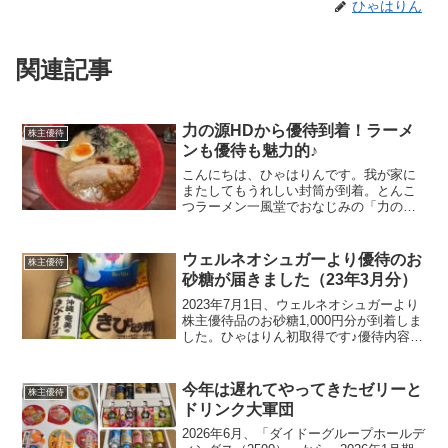
ひゃはりん
関連記事
力の源HDから優待到着！ラーメ
株主優待
ンも優待も魅力的♪
こんにちは、ひゃはりんです。我が家に
またしてもうれしい封筒が到着。とんこ
つラーメン一風堂でおなじみの「力の源
ホールディングス（3561）」から、株主
優待券が届きました！ありがとうござい
ます今回届いた優待の中身はこちら今回
ウェルネオシュガーより優待のお
株主優待
は2名義分ということ...
砂糖が届きました（23年3月分）
2023年7月1日、ウェルネオシュガーより
株主優待品のお砂糖1,000円分が到着しま
した。ひゃはりん初取得です♪優待内容毎
年3月末時点で100株以上を保有する株主
を対象に優待品が贈呈されます。保有期
間優待内容3年未満1,000円相当の自社
今年は遅れてやってきたゼリーと
株主優待
グ...
ドリンク大軍団
2026年6月、「ダイドーグループホールデ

* * * * *

» INSTRUCTIONS TO FOLLOW
Please write out the lines that run from the one with "ウェルネオシュガーより優待のお" to the end of the records, both included, exactly as they appear.

» RESULT FOR THIS TASK
ウェルネオシュガーより優待のお
株主優待
は2名義分ということ...
砂糖が届きました（23年3月分）
2023年7月1日、ウェルネオシュガーより
株主優待品のお砂糖1,000円分が到着しま
した。ひゃはりん初取得です♪優待内容毎
年3月末時点で100株以上を保有する株主
を対象に優待品が贈呈されます。保有期
間優待内容3年未満1,000円相当の自社
今年は遅れてやってきたゼリーと
株主優待
グ...
ドリンク大軍団
2026年6月、「ダイドーグループホールデ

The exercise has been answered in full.